The Forum is open to the press, and no prior registration is required.
Notes to Editors:
1. Education 3.0: An initiative by KAIST to develop and implement a new education plan designed to improve the overall quality and efficacy of the current general and science and engineering education through the transformation of "analog education" (lecture-based learning) to "education by digitized discrete knowledge acquisition" (EDDKA).
2. Education by Digitized Discrete Knowledge Acquisition (EDDKA): The purpose of EDDKA is to create an individualized instructional method that utilizes technologies to overcome the shortcomings of traditional teaching in the lecture format. EDDKA may be explained using a V-Model for teaching and learning. The "teaching" leg represents the process of decomposition, breaking down the knowledge to be taught into lower-level concepts that can be understood by a student. The database stored in the computer can aid in the decomposition process. The "learning" leg represents the reintegration of building blocks to recreate the highest-level knowledge, a process that may be assisted by software. (KAIST Education Plan: The I-Four and EDDKA Education, Nam Pyo Suh, July 2011)

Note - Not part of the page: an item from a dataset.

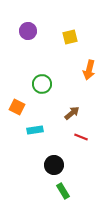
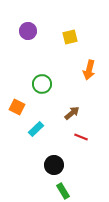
cyan rectangle: moved 1 px right, 1 px up; rotated 35 degrees counterclockwise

3. I-Four Education: The four I's stand for education that is internationalized, IT-based, individualized, and integrated. The I-Four Education transforms a learning environment from teacher-centered to student-centered. It uses Internet-based educational materials, creates individualized learning environments for small groups of students, utilizes recorded lectures delivered by some of the most eminent lecturers in the world, and encourages a cooperative and collaborative learning process among students under the supervision and guidance of a professor in charge of the course. There are no formal lectures delivered by a professor to students. (KAIST Education Plan: The I-Four and EDDKA Education, Nam Pyo Suh, July 2011)
4. About KAIST: Korea Advanced Institute of Science and Technology (KAIST) was established in 1971 as Korea's first research-oriented university in science, engineering, and technology. In 1986, the university began admitting undergraduate students. As of today, KAIST has 6,000 graduate and 4,000 undergraduate students. Mainly funded by the South Korean government, KAIST has played an integral role in the nation's state-of-the-art research and technology development and has nurtured highly skilled scientists and engineers who have become outstanding leaders in academia, industry, and business throughout the world.